Initially, Washington Mills distributed its media to Pratt's Columbus plant through BCS. Pratt required a twenty-four hour commitment for delivery to the Columbus plant, however, and BCS did not have facilities nearby to service the plant properly. When it became aware of BCS's inability to service Pratt in Columbus, DeLong became attracted to the lucrative account.

DeLong received an invitation to bid in 1982 which listed BCS as the manufacturer of the media, and DeLong informed Pratt that BCS did not manufacture media but was a distributor like DeLong. Harold DeLong asked for a sample of the media in question, and his examination of the media suggested that it was stock media manufactured by Washington Mills. DeLong repeatedly complained to Washington Mills that the higher priced media being sold to Pratt was exactly the same as Washington Mills's stock media, and that therefore the price should have been lower.

DeLong made a bid in response to Pratt's 1982 invitation, and was the successful bidder.

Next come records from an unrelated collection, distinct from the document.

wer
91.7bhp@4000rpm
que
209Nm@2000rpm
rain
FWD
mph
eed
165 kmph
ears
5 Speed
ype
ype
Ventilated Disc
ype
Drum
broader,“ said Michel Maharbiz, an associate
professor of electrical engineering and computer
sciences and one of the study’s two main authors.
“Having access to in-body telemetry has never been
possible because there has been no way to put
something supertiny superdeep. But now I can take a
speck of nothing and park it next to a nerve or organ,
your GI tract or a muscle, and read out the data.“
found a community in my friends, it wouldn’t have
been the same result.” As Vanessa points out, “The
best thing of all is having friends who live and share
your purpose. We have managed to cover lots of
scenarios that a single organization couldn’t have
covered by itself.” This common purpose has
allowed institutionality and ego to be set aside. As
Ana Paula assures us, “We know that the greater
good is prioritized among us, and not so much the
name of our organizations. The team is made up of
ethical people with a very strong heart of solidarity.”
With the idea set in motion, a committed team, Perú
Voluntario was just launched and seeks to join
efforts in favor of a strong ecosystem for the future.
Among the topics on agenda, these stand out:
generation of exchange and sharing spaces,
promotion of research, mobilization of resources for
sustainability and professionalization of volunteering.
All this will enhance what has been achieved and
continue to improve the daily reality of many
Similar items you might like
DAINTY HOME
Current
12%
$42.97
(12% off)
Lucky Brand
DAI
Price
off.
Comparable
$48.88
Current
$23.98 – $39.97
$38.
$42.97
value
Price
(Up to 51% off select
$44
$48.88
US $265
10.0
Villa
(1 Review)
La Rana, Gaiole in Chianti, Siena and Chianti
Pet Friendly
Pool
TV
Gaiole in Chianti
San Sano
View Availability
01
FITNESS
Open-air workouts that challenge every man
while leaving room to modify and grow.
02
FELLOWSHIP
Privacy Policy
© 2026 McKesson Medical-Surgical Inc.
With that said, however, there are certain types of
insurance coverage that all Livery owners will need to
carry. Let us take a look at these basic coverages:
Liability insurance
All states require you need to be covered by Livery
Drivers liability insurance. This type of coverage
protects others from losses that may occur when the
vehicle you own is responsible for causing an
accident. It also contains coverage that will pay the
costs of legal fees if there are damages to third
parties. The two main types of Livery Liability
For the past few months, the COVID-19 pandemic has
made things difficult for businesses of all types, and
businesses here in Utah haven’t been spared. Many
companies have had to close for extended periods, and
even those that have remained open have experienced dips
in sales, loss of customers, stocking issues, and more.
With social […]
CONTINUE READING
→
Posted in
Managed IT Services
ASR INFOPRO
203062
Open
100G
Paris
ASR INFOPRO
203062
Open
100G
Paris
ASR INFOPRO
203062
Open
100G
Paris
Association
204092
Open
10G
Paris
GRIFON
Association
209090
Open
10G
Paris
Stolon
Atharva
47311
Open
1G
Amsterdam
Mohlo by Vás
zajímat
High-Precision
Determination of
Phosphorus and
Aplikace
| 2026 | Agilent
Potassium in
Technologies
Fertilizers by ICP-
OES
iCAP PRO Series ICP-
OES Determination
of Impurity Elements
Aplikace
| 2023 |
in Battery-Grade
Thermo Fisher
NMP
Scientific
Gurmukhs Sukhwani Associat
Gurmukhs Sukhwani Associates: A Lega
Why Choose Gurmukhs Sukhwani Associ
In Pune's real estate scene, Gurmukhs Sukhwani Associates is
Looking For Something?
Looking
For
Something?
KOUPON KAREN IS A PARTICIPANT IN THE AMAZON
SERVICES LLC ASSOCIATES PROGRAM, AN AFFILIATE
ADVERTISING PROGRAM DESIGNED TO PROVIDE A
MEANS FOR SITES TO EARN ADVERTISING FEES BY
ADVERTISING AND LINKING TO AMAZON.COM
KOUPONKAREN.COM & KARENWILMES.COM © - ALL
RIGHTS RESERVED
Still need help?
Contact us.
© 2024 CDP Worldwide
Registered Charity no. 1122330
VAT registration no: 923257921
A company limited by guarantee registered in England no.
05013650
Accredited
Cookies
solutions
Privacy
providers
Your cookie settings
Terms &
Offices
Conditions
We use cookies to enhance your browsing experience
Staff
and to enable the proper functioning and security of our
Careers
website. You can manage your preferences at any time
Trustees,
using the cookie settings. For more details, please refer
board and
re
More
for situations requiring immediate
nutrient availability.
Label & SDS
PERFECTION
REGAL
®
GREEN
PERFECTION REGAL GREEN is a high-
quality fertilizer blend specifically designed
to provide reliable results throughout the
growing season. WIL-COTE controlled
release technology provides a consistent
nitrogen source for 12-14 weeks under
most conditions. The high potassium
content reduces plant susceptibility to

DeLong leased a warehouse in Columbus, and supplied Washington Mills's media to Pratt until Washington Mills terminated its distributorship in August 1985.

B. Procedural History

After being terminated by Washington Mills, DeLong brought this action in February 1986, alleging violations of sections 1 and 2 of the Sherman Act, 15 U.S.C. Secs. 1, 2; section 2 of the Clayton Act as amended by section 1 of the Robinson-Patman Act, 15 U.S.C. Sec. 13(a); section 3 of the Clayton Act, 15 U.S.C. Sec. 14; and various violations of Georgia law, including breach of contract, tortious interference with business relationships, fraud, deceit, and...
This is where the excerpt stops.